(Dataset entries)

□ □ □ □ □ □ □

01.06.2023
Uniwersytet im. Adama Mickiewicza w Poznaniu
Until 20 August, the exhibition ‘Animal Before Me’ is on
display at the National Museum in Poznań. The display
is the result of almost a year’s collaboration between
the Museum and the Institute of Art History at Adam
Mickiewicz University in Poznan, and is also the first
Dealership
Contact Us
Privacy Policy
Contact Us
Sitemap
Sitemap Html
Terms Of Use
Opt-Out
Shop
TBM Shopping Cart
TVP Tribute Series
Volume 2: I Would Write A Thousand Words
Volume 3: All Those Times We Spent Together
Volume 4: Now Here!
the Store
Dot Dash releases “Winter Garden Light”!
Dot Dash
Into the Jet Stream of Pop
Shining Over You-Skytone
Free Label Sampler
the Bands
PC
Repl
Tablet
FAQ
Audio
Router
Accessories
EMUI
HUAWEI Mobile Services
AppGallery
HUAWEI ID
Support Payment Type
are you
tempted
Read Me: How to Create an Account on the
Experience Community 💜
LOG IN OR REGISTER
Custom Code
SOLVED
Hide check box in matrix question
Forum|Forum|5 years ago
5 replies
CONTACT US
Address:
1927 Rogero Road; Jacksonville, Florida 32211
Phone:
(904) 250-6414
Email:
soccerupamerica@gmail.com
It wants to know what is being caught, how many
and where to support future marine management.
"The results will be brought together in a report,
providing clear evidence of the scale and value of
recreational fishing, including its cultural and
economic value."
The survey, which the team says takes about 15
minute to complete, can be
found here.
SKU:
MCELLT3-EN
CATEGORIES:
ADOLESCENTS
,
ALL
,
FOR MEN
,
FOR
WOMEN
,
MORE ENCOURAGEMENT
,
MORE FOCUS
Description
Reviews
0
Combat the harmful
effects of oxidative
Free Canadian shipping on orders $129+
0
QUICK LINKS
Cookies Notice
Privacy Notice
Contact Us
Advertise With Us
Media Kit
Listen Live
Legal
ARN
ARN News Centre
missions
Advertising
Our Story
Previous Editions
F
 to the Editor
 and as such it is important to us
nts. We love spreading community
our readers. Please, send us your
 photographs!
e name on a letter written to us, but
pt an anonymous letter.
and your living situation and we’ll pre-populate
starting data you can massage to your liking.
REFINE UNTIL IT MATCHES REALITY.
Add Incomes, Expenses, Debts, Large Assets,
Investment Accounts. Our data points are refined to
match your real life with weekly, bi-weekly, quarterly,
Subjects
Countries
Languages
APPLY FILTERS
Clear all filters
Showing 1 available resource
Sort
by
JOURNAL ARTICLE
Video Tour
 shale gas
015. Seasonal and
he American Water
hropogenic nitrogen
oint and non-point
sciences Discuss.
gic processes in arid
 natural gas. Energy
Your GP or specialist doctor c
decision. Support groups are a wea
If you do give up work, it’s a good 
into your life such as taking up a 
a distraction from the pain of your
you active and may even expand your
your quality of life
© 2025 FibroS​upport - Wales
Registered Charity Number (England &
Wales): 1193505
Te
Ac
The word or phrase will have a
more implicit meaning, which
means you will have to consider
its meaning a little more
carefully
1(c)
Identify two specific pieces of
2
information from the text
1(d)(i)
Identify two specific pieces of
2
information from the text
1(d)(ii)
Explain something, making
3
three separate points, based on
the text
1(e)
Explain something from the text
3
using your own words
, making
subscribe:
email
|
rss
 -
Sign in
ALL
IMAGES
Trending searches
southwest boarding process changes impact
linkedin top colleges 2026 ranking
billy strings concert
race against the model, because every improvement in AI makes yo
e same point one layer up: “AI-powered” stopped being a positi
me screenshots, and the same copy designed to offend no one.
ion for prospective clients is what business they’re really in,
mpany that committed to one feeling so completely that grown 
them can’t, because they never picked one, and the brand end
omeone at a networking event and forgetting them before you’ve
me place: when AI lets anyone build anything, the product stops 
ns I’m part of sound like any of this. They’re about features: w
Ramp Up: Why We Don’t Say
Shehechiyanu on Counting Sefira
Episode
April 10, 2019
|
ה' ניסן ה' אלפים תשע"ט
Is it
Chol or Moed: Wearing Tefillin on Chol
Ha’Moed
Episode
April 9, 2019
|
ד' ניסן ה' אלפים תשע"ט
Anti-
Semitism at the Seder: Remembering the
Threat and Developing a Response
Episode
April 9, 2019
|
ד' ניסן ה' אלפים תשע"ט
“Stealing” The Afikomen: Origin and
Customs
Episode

□ □ □ □ □ □ □

- _Work required_: If a line in the data holds the string "Moed", copy that line.

- _Answer for the task_:
Chol or Moed: Wearing Tefillin on Chol
Ha’Moed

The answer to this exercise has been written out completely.